İnsanoglu; Dikkat edilirse memeli canlılar içerisinde tek çıplak dogan ve bütün canlılar içerisinde tek giyinen varlıktır. Bu yüzden insanın giyiminin tarihi , dünya kadar, hatta dünyadan da evveldir diyebiliriz. Bilgi agacından tadan ilk çift, Hz.Adem (as) ve Havva validemiz birdenbire çıplaklıklarını fark etmişler ve aynı zamanda haya, utanma duygusunu hissetmişlerdir.
Genel olarak GİYİM: İnsanların mevkilerini, Cinsiyetlerini, kabilesini, bölgesini, Milletini, Medeniyetini ve hatta duygularını ortaya koyabilen en etkili ifade vasıtalarından biridir. Tabir caizse diyebilirizki; Giyim FERDİN TAŞIDIGI BİR BAYRAKTIR
İşte bu an İnsanlar arası ilişkilere HAYA DUYGUSUNUN girdigi andır. Hususi –özel durumla , Cemiyet – toplum içerisindeki durum o andan itibaren farklılaşmıştır. Diyebilirizki; ilk çift ortaya çıkar çıkmaz ELBİSEYİ de akıl etmişlerdir. Elbise utanma duygusunu silmiş ve İNSANIN İLK EVİ OLMUŞTUR.
Kıyafetin Tarihi Dinler ve devletler, adetler, düşünceler tarihi ile iç içedir. Fransızcadan Türkçeye geçmiş olan –Costume- kelimesi İtalyanca – Costume- den gelmektedir. Kelime olarak Adet ve gelenek manasındadır. Yani Giyim kuşamla adet başlangıçta aynı şeyleri ifade etmektedir. Çünkü her kavmin kendine göre bir giyim kuşam adeti vardır. Kostümlerin yani Kıyafetlerin degişmesi ile Adetlerin degişmesi birbirine Parelel olmuştur…
Kıyafetlerdeki degişimlerin sebebi Etnolojik, iktisadi, siyasi, DİNİ, Manevi, sanatla ilgili şartlarda kendini gösterir. Kıyafetten yalnız elbiseyi degil, Vücuda yapılan DÖGMELERDEN başlayarak saç, sakal, şekillerini, bıyıkları, kadınların saçlarına verdikleri şekilleri, İnsanların bedenlerine yaptıkları her türlü müdahale ve yapılan her çeşit ilave yi anlamak daha da yerinde olur sanıyorum…

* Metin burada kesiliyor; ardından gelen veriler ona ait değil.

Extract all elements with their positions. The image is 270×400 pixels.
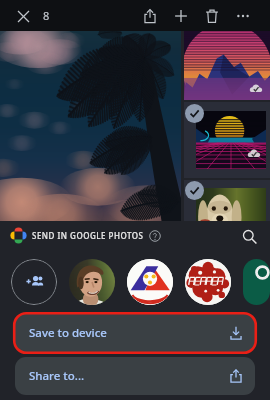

Elbise İnsanlar için için ikinci bir deri degil ONUN İLK EVİDİR. Gerçekten de asırlar boyu İnsanların içtimai mevkii ne olursa olsun, Bir Müslüman erkegin veya bir Müslüman kadının Müslüman oldugu Tesettürü, Kıyafeti, giyim- kuşamı ile farkedilmiştir. Osmanlı devletinde de Müslüman, Hristiyan, Yahudi gibi din bakımından farklı toplulukların kendilerine mahsus kıyafetleri vardı. Saraylıların, Esnafın, Askerlerin, Din adamlarının, Tarikat ve tekke mensuplarının ÖZEL KIYAFETLERİ bulunuyordu. Bunlar Rütbesi, yaşı, kadın- erkek, çocuk, kız, delikanlı gibi toplum içindeki yerlerine göre giyinirlerdi.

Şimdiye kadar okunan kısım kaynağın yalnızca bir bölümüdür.